Stabilizacja na rynku pracy. BIEC: bez większych zmian w najbliższym czasie

Wskaźnik Rynku Pracy spadł w maju do 67,9 pkt. – podało Biuro Inwestycji i Cykli Ekonomicznych. Zdaniem autorów raportu nie należy spodziewać się znaczących zmian w poziomie bezrobocia.

Niewielkie zmiany w bezrobociu

Wskaźnik Rynku Pracy, który z wyprzedzeniem informuje o możliwych zmianach bezrobocia, wyniósł w maju 67,9 pkt., wobec 68,3 pkt. miesiąc wcześniej. Jak podało Biuro Inwestycji i Cykli Ekonomicznych (BIEC), miesięczne zmiany wskaźnika są niewielkie, a składowe się wzajemnie równoważą.

Rejestrowane bezrobocie utrzymuje się na rekordowo niskim poziomie. Obecnie wynosi 5,2 proc., a według danych BAEL (Badania Aktywności Ekonomicznej Ludności) w I kwartale 2025 r. – 3,4 proc.

Autorzy raportu oceniają, że rynek pracy znajduje się w stanie względnej równowagi, choć dostrzegalny jest słabszy popyt na pracę. Jako przyczyny podają wolniejszy wzrost gospodarczy, zastój w inwestycjach i rosnące koszty zatrudnienia.

Spadek ofert pracy i ograniczenia demograficzne

Po stronie podaży pracy – jak zaznaczono – występują ograniczenia demograficzne, takie jak niski przyrost naturalny, niski wiek emerytalny i długie urlopy macierzyńskie, które powodują kurczenie się zasobów pracy w krótkim i długim okresie - przekazuje PAP.

W maju za możliwy wzrost bezrobocia odpowiadał mniejszy niż w kwietniu napływ ofert pracy do urzędów zatrudnienia.
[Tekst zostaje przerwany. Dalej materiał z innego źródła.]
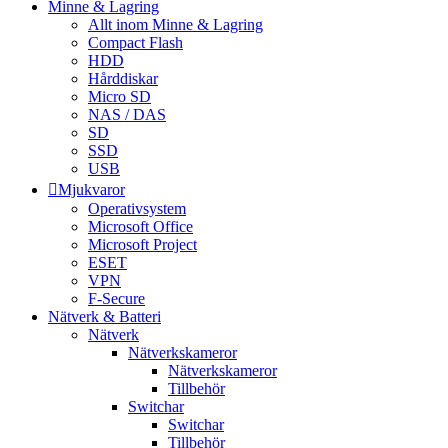
Minne & Lagring
Allt inom Minne & Lagring
Compact Flash
HDD
Hårddiskar
Micro SD
NAS / DAS
SD
SSD
USB
Mjukvaror
Operativsystem
Microsoft Office
Microsoft Project
ESET
VPN
F-Secure
Nätverk & Batteri
Nätverk
Nätverkskameror
Nätverkskameror
Tillbehör
Switchar
Switchar
Tillbehör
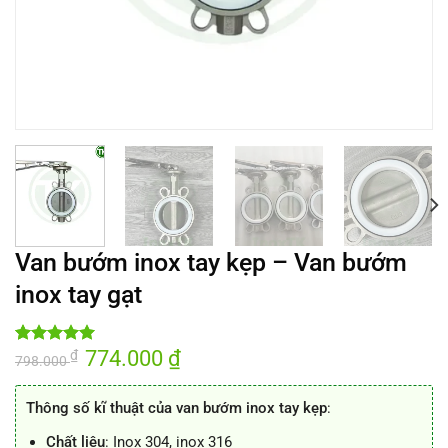
Van bướm inox tay kẹp – Van bướm
inox tay gạt
Giá
774.000
₫
Giá
₫
5.00
1
trên 5
798.000
gốc
hiện
dựa trên
là:
tại
đánh giá
798.000 ₫.
là:
Thông số kĩ thuật của van bướm inox tay kẹp
:
774.000 ₫.
Chất liệu
: Inox 304, inox 316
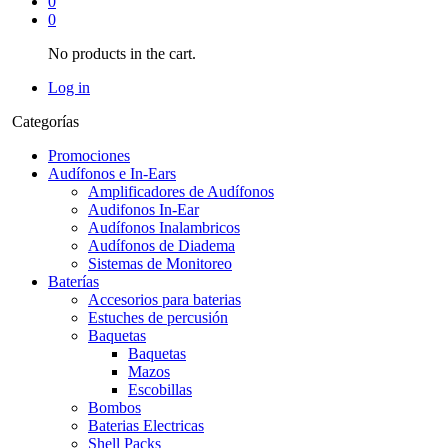
0
0
No products in the cart.
Log in
Categorías
Promociones
Audífonos e In-Ears
Amplificadores de Audífonos
Audifonos In-Ear
Audífonos Inalambricos
Audífonos de Diadema
Sistemas de Monitoreo
Baterías
Accesorios para baterias
Estuches de percusión
Baquetas
Baquetas
Mazos
Escobillas
Bombos
Baterias Electricas
Shell Packs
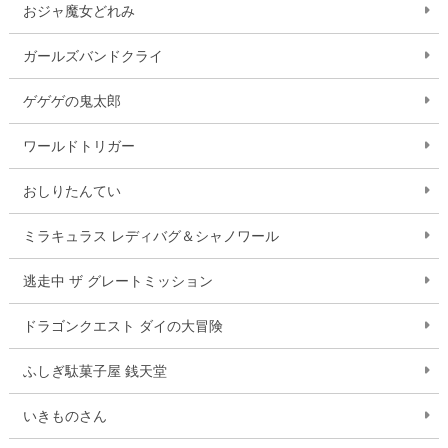
おジャ魔女どれみ
ガールズバンドクライ
ゲゲゲの鬼太郎
ワールドトリガー
おしりたんてい
ミラキュラス レディバグ＆シャノワール
逃走中 ザ グレートミッション
ドラゴンクエスト ダイの大冒険
ふしぎ駄菓子屋 銭天堂
いきものさん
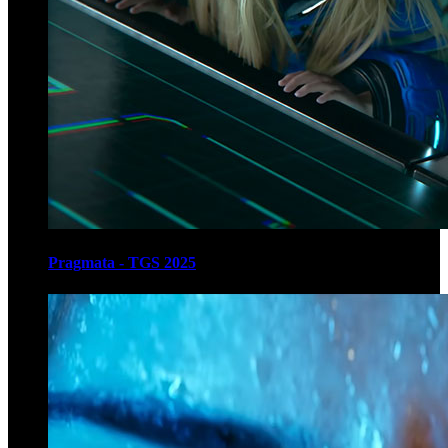
Pragmata - TGS 2025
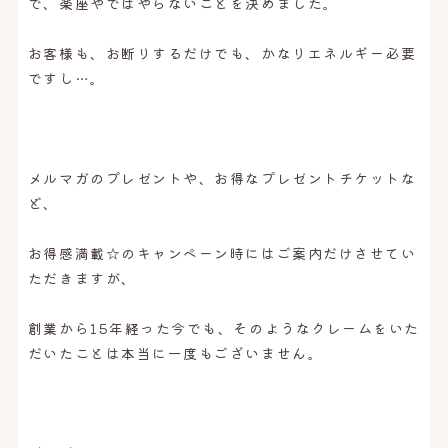
で、楽座やではやらないことを決めました。
お客様も、お断りするだけでも、かなりエネルギー必要
ですし…。
メルマガのプレゼントや、お得なプレゼントチケットな
ど、
お得感満載☆のキャンペーン時にはご案内だけさせてい
ただきますが、
創業から15年経った今でも、そのようなクレームをいた
だいたことは本当に一度もございません。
Spadek liczby ofert wyniósł ponad 10 tys. i – według BIEC – był częściowo efektem okresu świątecznego i majówki.

Podobny spadek zanotował Barometr Ofert Pracy, który monitoruje ogłoszenia publikowane w Internecie. Potwierdzają to także badania koniunktury GUS – w maju więcej firm planowało redukcje etatów niż zwiększenie zatrudnienia. Różnica wyniosła 7 pkt proc.

Największe redukcje przewiduje przemysł tekstylny i odzieżowy, podczas gdy wzrost zatrudnienia planują m.in. przetwórcy ropy, producenci komputerów i sprzętu optycznego oraz przemysł motoryzacyjny.

W kwietniu o 4 tys. osób więcej niż miesiąc wcześniej wyrejestrowało się z urzędów pracy po znalezieniu zatrudnienia. Był to efekt sezonowego ożywienia m.in. w budownictwie, hotelarstwie, gastronomii i rolnictwie.

Napływ nowych bezrobotnych zmniejszył się o około 10 tys. osób. BIEC podkreślił jednak, że wszystkie te wahania mieszczą się w normie typowych zmian i nie zapowiadają większych ruchów na rynku pracy.